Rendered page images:
· · · · · · ·
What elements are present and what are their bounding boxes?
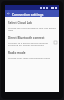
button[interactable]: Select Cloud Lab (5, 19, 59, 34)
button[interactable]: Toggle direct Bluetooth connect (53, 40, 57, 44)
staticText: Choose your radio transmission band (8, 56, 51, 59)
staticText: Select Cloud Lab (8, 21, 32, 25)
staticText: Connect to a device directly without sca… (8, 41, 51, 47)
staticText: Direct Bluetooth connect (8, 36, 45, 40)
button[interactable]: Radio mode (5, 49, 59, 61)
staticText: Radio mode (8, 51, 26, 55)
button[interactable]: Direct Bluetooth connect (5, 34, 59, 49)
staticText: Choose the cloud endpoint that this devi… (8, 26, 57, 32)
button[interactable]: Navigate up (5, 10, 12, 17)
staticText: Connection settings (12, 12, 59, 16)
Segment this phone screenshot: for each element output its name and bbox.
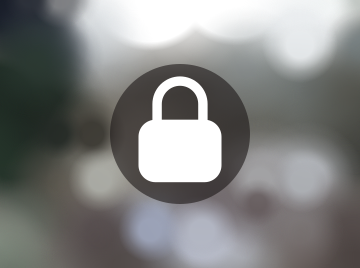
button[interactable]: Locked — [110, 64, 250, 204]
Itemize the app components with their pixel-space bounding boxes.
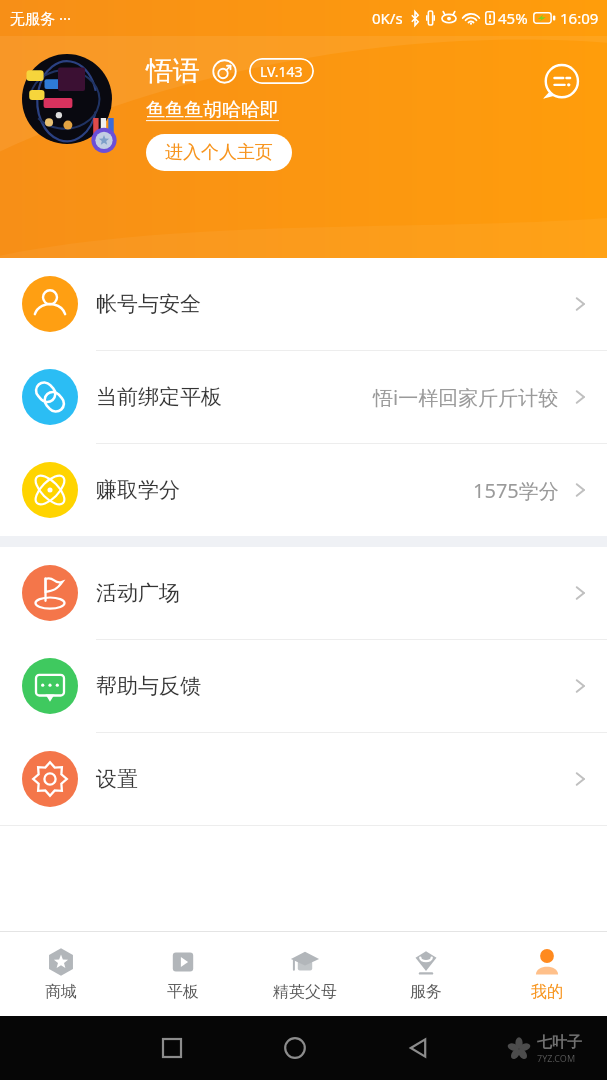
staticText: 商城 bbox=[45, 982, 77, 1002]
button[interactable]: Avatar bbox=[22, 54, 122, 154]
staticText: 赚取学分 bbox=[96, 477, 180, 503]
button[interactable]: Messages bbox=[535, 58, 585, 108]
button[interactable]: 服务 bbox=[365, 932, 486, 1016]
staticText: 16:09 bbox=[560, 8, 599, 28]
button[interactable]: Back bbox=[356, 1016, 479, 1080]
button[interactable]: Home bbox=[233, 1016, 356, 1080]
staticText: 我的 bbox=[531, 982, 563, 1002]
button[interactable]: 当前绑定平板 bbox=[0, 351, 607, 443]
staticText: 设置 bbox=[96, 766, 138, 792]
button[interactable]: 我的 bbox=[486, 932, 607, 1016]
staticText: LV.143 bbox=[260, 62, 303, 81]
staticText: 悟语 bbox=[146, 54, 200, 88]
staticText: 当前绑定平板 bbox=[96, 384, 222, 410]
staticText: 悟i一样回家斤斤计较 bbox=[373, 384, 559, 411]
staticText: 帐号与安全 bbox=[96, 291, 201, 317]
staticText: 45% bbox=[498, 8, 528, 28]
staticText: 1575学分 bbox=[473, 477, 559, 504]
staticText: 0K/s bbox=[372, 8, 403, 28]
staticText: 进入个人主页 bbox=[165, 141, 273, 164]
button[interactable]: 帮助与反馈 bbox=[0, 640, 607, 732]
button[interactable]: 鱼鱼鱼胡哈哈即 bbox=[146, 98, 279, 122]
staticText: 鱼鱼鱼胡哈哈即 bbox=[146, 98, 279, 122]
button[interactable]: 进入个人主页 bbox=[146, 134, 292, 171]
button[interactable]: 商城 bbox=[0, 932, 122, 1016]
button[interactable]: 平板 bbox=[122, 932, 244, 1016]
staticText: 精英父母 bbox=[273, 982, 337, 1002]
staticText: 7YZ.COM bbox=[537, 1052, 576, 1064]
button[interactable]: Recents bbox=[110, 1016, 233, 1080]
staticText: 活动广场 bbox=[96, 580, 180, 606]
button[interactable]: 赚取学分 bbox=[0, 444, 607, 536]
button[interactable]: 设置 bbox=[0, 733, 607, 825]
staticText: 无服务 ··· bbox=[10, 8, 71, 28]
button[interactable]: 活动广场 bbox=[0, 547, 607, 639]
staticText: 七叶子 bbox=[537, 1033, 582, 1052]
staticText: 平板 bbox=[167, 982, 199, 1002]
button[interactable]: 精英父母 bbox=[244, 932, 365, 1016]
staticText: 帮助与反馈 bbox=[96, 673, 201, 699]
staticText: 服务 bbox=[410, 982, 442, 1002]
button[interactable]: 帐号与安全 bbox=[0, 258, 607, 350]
· · · · · · ·
*Problem*
Copy the records above exactly, leaving out every picture.

*Task output*
What elements are present and what are their bounding boxes?
button[interactable]: Select Cloud Lab (5, 19, 59, 34)
button[interactable]: Toggle direct Bluetooth connect (53, 40, 57, 44)
staticText: Choose your radio transmission band (8, 56, 51, 59)
staticText: Select Cloud Lab (8, 21, 32, 25)
staticText: Connect to a device directly without sca… (8, 41, 51, 47)
staticText: Direct Bluetooth connect (8, 36, 45, 40)
button[interactable]: Radio mode (5, 49, 59, 61)
staticText: Radio mode (8, 51, 26, 55)
button[interactable]: Direct Bluetooth connect (5, 34, 59, 49)
staticText: Choose the cloud endpoint that this devi… (8, 26, 57, 32)
button[interactable]: Navigate up (5, 10, 12, 17)
staticText: Connection settings (12, 12, 59, 16)
Segment this phone screenshot: for each element output its name and bbox.
button[interactable]: Locked — [110, 64, 250, 204]
Itemize the app components with their pixel-space bounding boxes.
staticText: 商城 bbox=[45, 982, 77, 1002]
button[interactable]: Avatar bbox=[22, 54, 122, 154]
staticText: 赚取学分 bbox=[96, 477, 180, 503]
button[interactable]: Messages bbox=[535, 58, 585, 108]
button[interactable]: 服务 bbox=[365, 932, 486, 1016]
staticText: 16:09 bbox=[560, 8, 599, 28]
button[interactable]: Back bbox=[356, 1016, 479, 1080]
button[interactable]: Home bbox=[233, 1016, 356, 1080]
staticText: 我的 bbox=[531, 982, 563, 1002]
button[interactable]: 当前绑定平板 bbox=[0, 351, 607, 443]
staticText: 设置 bbox=[96, 766, 138, 792]
button[interactable]: 我的 bbox=[486, 932, 607, 1016]
staticText: LV.143 bbox=[260, 62, 303, 81]
staticText: 悟语 bbox=[146, 54, 200, 88]
staticText: 当前绑定平板 bbox=[96, 384, 222, 410]
staticText: 悟i一样回家斤斤计较 bbox=[373, 384, 559, 411]
staticText: 帐号与安全 bbox=[96, 291, 201, 317]
staticText: 45% bbox=[498, 8, 528, 28]
staticText: 1575学分 bbox=[473, 477, 559, 504]
staticText: 0K/s bbox=[372, 8, 403, 28]
staticText: 进入个人主页 bbox=[165, 141, 273, 164]
button[interactable]: 帮助与反馈 bbox=[0, 640, 607, 732]
button[interactable]: 鱼鱼鱼胡哈哈即 bbox=[146, 98, 279, 122]
staticText: 鱼鱼鱼胡哈哈即 bbox=[146, 98, 279, 122]
button[interactable]: 进入个人主页 bbox=[146, 134, 292, 171]
button[interactable]: 商城 bbox=[0, 932, 122, 1016]
button[interactable]: 平板 bbox=[122, 932, 244, 1016]
staticText: 精英父母 bbox=[273, 982, 337, 1002]
staticText: 7YZ.COM bbox=[537, 1052, 576, 1064]
button[interactable]: Recents bbox=[110, 1016, 233, 1080]
staticText: 活动广场 bbox=[96, 580, 180, 606]
button[interactable]: 赚取学分 bbox=[0, 444, 607, 536]
button[interactable]: 设置 bbox=[0, 733, 607, 825]
staticText: 无服务 ··· bbox=[10, 8, 71, 28]
button[interactable]: 活动广场 bbox=[0, 547, 607, 639]
staticText: 七叶子 bbox=[537, 1033, 582, 1052]
staticText: 平板 bbox=[167, 982, 199, 1002]
button[interactable]: 精英父母 bbox=[244, 932, 365, 1016]
staticText: 帮助与反馈 bbox=[96, 673, 201, 699]
staticText: 服务 bbox=[410, 982, 442, 1002]
button[interactable]: 帐号与安全 bbox=[0, 258, 607, 350]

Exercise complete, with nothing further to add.